COLLEVILLE-SUR-MER, France (AP) — Families of fallen soldiers and dwindling numbers of veterans of the D-Day invasion gathered on the Normandy shore Wednesday to mark 74 years since the massive military operation that helped change the course of World War II.
Powerful gusts of wind blew through a heavy mist as relatives and others paid respects at the American military cemetery at Colleville-sur-Mer, above the sandy expanse known as Omaha Beach.
Ceremonies have been held this week at memorial sites along the cliffs and sandy expanse where Allied forces landed in Nazi-occupied France.

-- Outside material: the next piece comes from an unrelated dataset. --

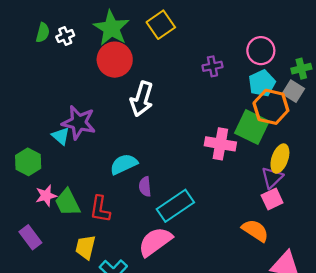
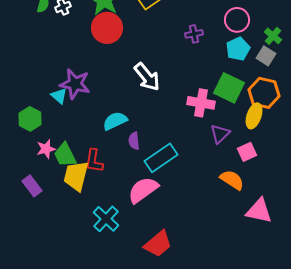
green cross: (301, 69) -> (273, 36), turned -36
white arrow: (142, 99) -> (147, 77), moved, turned -56
orange hexagon: (271, 107) -> (264, 93), moved
purple triangle: (272, 178) -> (220, 134), moved
yellow trapezoid: (85, 247) -> (76, 176), moved, size x1.4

Thousands of U.S., British, Canadian and French troops launched a combined naval, air and land assault as dawn was breaking on June 6, 1944. The invasion weakened the Nazis’ hold on Western Europe after they suffered a punishing defeat in Stalingrad in the east.
American tourists and Dutch military history enthusiasts were among those visiting the memorial sites Wednesday, mingling with families of victims of the Battle of Normandy buried in cemeteries sprinkled around the region.
This year’s commemorations were relatively low-key, while bigger events are planned for the 75th anniversary next year.
At the National World War II Museum in New Orleans, the museum held its Dr. Hal Baumgarten D-Day Commemoration Ceremony
This ceremony commemorated the 74th anniversary of D-Day and includes a Legion of Honor presentation to WWII veterans. The ceremony will also feature WWII veteran Bill Clark, President of The Naval Minewarfare Association.
The Dr. Hal Baumgarten D-Day Commemoration Endowment ensures that Dr. Baumgarten’s legacy will live on in perpetuity and helps the Museum fulfill its mission to educate future generations about the events of World War II and its lasting impacts.
The Dr. Hal Baumgarten D-Day Commemoration Endowment is made possible by the generous gift of Karen and Leopold Sher.